Saturday, December 26, 2009

Music Review - Extol - Burial





















I'm not going to beat about the bush on how I feel about this album: this is the single best tech/death/black metal album ever created. Suffocation,Brain Drill, Necrophagist, Pitbulls in the Nursery and the entire tech-death scene can bow down to this absolute masterpiece. Let me state it again: this is, bar none, the greatest album of technical extreme metal ever made. Period.

I've heard a lot of metal in my time, and I've heard lots of technical death/extreme metal. Lots of boring, fast, hyper-technical, mindbogglingly boring metal. Extol is not one of those bands. The level of ferocity and savagery in this album has yet to be rivaled by any band currently active (except maybe Nile, but that's another review); I have never heard such a brutal combination of pure heaviness, technical wizardry without being boring, feeling and, to re-use a previous adjective, brutality. From the insanity that is "Burial", "Embraced," and "Celestial Completion," to the sad and somber "Tears of Bitterness," the folkish-black metal "Renhetens Elv" and the crushing "Work of Art," not a single song is filler or out of place.

The technical ability of the band-members absolutely is second to none here, but the two things I want to praise the most are the drumming and guitars. David Husvik put on a drum performance that, in my opinion, has not been rivaled since this albums release. Insane blasting, crazy double bass, slow, bombastic rhythms and ridiculously time changes are all just another day at the office for David, and he handles all this and more with the utmost ease. Guitars, handled by Ole Borud(who also handled the amazing clean vocals) are just as brilliant as the drums; fast, technical, and heavy, all without being retarded shredding or mindless technicality.

Vocals are flawless. Brutal, deep, shrill, and again, a performance that hasn't been equaled.

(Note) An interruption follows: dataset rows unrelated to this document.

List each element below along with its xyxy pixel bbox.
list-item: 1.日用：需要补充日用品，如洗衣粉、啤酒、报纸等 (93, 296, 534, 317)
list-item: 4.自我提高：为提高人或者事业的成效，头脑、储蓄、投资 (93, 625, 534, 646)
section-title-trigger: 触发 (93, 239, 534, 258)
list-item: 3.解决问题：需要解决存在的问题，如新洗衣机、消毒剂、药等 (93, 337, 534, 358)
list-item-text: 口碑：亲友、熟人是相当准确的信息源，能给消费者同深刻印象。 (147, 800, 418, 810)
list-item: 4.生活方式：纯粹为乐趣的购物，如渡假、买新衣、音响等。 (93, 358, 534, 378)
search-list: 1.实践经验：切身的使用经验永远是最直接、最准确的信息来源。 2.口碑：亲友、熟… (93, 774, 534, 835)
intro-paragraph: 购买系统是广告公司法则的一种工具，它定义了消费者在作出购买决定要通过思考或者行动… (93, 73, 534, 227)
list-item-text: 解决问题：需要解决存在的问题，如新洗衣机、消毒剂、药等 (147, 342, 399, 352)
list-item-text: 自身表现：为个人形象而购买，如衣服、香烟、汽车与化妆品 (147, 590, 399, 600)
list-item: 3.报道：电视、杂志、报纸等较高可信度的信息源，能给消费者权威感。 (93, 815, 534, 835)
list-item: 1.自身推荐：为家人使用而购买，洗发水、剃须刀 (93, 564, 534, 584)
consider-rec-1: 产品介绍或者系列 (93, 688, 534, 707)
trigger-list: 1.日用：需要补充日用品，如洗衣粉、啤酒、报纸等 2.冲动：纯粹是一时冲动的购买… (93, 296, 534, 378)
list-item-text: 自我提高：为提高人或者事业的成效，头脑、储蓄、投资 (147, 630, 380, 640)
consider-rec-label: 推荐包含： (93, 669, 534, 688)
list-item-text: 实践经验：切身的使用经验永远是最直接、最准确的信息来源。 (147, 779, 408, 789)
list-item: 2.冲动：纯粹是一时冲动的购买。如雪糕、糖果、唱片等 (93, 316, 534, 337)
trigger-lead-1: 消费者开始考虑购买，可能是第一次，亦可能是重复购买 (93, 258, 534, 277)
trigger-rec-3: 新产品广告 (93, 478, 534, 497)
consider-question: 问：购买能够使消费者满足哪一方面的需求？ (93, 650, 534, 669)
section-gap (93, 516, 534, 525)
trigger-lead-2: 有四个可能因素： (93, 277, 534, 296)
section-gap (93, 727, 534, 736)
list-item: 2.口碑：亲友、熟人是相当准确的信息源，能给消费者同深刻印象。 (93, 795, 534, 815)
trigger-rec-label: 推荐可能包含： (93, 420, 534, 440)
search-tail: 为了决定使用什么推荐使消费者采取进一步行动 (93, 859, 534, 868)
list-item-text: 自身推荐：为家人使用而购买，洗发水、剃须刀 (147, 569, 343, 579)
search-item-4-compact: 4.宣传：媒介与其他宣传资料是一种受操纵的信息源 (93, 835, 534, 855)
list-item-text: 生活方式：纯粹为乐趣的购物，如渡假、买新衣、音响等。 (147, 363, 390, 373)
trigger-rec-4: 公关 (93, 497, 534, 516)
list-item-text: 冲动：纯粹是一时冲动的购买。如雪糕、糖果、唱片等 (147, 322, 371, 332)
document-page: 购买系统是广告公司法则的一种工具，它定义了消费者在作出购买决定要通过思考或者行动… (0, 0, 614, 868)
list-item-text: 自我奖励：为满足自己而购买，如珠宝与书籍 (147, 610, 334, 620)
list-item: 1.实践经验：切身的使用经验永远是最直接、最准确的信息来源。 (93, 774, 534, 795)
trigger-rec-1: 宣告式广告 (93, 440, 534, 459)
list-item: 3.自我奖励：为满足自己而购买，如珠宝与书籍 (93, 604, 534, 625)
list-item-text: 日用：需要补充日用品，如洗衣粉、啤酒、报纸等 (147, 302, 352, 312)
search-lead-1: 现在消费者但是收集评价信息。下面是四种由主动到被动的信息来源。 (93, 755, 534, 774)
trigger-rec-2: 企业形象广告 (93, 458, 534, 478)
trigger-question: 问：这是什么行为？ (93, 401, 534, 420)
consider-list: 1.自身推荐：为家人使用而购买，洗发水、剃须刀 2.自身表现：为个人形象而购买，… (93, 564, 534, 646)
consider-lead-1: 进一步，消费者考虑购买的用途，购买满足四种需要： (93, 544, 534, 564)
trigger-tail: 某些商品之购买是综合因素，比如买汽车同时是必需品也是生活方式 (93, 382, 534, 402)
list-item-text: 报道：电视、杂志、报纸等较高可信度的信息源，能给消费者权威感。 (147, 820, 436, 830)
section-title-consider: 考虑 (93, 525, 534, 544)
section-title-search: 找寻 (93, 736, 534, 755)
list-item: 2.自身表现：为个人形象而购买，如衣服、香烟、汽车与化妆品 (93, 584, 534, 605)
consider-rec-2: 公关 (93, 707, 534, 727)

As I said before, this is THE extreme technical metal album. Released in 1998 on Solid State/Tooth and Nail records, this album stands as one of the greatest metal albums of all time, rivaled by few if any others. While their follow-up albums would all be very different and receive much criticism, with Burial, Extol cemented their place in metal history as one of the greatest bands to ever exist.